## Task objective:
Search the records below for the line containing "What do you see at coordinates (269, 2116)". Write out that line and every line after it exactly as written.

------------------------

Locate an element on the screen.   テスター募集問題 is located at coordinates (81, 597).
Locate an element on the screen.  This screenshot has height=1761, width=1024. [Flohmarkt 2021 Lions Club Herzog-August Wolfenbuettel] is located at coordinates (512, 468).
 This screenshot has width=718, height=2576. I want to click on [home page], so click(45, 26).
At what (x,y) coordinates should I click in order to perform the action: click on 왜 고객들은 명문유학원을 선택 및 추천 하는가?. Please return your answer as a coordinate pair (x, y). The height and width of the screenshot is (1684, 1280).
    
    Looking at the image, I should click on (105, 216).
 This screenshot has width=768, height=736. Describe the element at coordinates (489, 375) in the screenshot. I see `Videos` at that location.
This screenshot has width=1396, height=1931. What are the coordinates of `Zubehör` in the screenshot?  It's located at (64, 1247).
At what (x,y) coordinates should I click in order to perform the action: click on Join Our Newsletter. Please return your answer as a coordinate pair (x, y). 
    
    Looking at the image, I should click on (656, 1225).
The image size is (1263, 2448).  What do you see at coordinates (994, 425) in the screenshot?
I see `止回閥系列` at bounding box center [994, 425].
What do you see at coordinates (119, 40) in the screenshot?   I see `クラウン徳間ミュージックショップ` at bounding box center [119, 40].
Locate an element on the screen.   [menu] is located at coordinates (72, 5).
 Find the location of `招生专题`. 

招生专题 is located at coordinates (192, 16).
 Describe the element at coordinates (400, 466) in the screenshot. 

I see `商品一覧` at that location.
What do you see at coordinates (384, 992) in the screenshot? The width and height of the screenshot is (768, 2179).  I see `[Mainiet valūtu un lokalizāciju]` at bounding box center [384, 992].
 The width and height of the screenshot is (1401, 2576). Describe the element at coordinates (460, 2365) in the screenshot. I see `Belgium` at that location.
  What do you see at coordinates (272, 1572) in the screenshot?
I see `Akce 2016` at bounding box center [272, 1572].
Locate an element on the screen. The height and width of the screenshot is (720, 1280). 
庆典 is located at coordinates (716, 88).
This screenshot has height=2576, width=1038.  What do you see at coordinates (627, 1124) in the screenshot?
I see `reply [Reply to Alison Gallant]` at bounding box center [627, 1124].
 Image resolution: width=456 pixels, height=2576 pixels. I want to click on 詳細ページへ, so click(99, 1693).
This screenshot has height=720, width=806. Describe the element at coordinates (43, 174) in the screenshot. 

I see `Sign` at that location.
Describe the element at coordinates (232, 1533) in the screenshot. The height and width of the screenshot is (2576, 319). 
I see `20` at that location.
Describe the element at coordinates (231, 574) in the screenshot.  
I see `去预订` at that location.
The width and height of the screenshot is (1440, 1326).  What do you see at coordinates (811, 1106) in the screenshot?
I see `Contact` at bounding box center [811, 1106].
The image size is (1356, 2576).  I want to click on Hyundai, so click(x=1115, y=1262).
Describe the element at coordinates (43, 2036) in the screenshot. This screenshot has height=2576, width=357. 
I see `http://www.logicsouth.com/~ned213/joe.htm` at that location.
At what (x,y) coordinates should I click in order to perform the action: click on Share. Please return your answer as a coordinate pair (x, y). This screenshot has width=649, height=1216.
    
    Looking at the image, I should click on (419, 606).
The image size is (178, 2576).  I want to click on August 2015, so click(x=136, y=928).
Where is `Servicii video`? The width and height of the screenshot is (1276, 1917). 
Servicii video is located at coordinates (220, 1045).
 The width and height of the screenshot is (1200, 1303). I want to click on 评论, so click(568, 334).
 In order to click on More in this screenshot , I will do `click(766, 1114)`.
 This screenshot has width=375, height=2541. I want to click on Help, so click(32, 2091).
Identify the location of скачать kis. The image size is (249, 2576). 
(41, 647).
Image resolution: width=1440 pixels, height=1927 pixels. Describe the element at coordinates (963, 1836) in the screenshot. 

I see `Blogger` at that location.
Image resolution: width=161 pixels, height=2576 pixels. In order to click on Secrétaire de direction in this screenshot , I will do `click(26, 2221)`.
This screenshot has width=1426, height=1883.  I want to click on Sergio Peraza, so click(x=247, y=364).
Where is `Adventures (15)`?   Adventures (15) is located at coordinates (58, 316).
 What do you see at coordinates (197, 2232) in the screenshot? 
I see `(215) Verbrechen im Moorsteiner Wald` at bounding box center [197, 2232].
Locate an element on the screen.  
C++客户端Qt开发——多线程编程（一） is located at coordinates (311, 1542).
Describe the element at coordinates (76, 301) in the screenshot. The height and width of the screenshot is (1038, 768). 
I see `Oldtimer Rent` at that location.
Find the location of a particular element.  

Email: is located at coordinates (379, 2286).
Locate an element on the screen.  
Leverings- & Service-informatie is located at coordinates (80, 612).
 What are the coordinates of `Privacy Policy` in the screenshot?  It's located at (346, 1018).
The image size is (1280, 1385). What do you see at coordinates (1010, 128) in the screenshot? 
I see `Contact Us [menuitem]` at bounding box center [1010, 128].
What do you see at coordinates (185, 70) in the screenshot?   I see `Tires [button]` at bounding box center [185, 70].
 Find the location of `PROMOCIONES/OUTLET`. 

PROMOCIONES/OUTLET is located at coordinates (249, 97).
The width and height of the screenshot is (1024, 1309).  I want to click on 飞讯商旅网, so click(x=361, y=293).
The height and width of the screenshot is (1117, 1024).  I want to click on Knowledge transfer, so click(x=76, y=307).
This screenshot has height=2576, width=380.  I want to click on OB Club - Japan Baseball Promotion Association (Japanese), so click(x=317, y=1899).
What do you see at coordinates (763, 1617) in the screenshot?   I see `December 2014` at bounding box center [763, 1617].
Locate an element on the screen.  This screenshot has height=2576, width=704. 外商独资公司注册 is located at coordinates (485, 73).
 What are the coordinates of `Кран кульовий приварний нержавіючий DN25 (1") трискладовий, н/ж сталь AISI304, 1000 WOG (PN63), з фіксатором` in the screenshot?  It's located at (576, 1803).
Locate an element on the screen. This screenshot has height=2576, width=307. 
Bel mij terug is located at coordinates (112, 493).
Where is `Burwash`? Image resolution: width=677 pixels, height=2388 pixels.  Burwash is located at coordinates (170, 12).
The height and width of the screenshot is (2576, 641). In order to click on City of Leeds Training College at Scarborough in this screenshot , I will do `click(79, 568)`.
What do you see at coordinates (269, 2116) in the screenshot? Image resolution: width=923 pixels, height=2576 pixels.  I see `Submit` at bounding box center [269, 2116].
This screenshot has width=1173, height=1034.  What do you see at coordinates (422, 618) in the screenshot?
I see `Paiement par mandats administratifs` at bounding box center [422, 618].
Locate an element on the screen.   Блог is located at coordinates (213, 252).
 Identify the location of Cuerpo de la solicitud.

------------------------

## Written reply:
What do you see at coordinates (269, 2116) in the screenshot? Image resolution: width=923 pixels, height=2576 pixels.  I see `Submit` at bounding box center [269, 2116].
This screenshot has width=1173, height=1034.  What do you see at coordinates (422, 618) in the screenshot?
I see `Paiement par mandats administratifs` at bounding box center [422, 618].
Locate an element on the screen.   Блог is located at coordinates (213, 252).
 Identify the location of Cuerpo de la solicitud.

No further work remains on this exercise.